(Collected data)
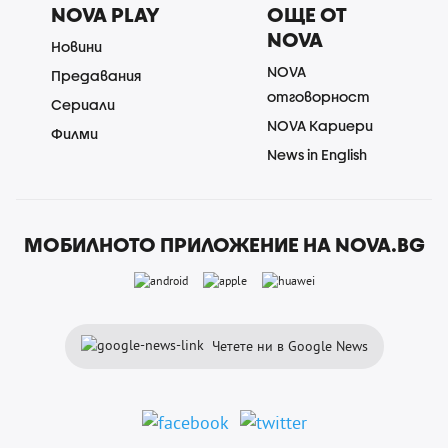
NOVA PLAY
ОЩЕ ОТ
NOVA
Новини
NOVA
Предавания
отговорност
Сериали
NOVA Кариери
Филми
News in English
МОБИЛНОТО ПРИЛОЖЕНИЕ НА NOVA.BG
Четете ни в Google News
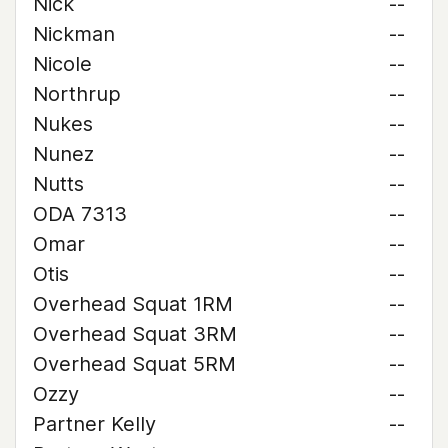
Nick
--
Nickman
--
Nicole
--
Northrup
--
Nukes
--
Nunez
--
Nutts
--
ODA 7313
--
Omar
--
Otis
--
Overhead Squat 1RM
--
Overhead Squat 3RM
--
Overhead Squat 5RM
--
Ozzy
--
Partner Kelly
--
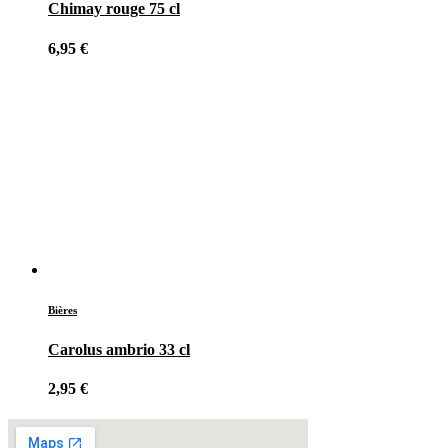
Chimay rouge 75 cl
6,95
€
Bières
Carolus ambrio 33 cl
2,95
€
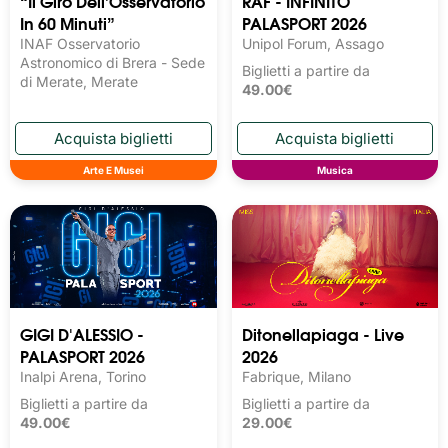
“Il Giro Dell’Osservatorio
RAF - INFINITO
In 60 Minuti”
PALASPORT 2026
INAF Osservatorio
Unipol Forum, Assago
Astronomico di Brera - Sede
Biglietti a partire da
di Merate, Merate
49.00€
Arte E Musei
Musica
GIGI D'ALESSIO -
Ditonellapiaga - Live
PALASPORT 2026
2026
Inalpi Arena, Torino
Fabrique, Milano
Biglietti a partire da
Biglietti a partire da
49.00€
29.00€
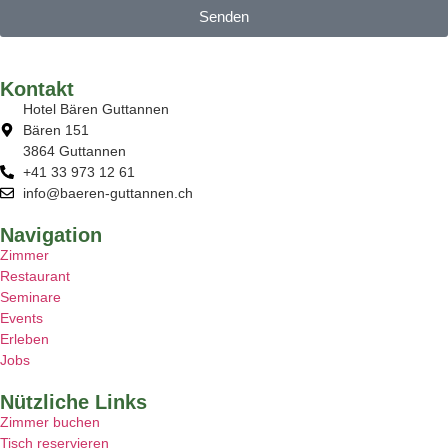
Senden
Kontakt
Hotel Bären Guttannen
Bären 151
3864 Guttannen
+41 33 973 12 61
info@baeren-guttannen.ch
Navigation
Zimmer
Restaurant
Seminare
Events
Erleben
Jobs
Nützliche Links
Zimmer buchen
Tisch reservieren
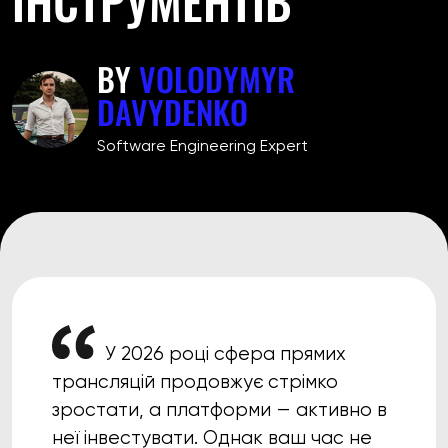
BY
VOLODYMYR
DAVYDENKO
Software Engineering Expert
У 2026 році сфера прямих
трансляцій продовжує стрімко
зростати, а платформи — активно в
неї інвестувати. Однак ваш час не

WHAT TO DO
An exact copy of the entries, minus the pictures, is what to return.

TASK ANSWER
NOVA PLAY
ОЩЕ ОТ
NOVA
Новини
NOVA
Предавания
отговорност
Сериали
NOVA Кариери
Филми
News in English
МОБИЛНОТО ПРИЛОЖЕНИЕ НА NOVA.BG
Четете ни в Google News
Nick
--
Nickman
--
Nicole
--
Northrup
--
Nukes
--
Nunez
--
Nutts
--
ODA 7313
--
Omar
--
Otis
--
Overhead Squat 1RM
--
Overhead Squat 3RM
--
Overhead Squat 5RM
--
Ozzy
--
Partner Kelly
--
Chimay rouge 75 cl
6,95
€
Bières
Carolus ambrio 33 cl
2,95
€
“Il Giro Dell’Osservatorio
RAF - INFINITO
In 60 Minuti”
PALASPORT 2026
INAF Osservatorio
Unipol Forum, Assago
Astronomico di Brera - Sede
Biglietti a partire da
di Merate, Merate
49.00€
Arte E Musei
Musica
GIGI D'ALESSIO -
Ditonellapiaga - Live
PALASPORT 2026
2026
Inalpi Arena, Torino
Fabrique, Milano
Biglietti a partire da
Biglietti a partire da
49.00€
29.00€
Senden
Kontakt
Hotel Bären Guttannen
Bären 151
3864 Guttannen
+41 33 973 12 61
info@baeren-guttannen.ch
Navigation
Zimmer
Restaurant
Seminare
Events
Erleben
Jobs
Nützliche Links
Zimmer buchen
Tisch reservieren
BY
VOLODYMYR
DAVYDENKO
Software Engineering Expert
У 2026 році сфера прямих
трансляцій продовжує стрімко
зростати, а платформи — активно в
неї інвестувати. Однак ваш час не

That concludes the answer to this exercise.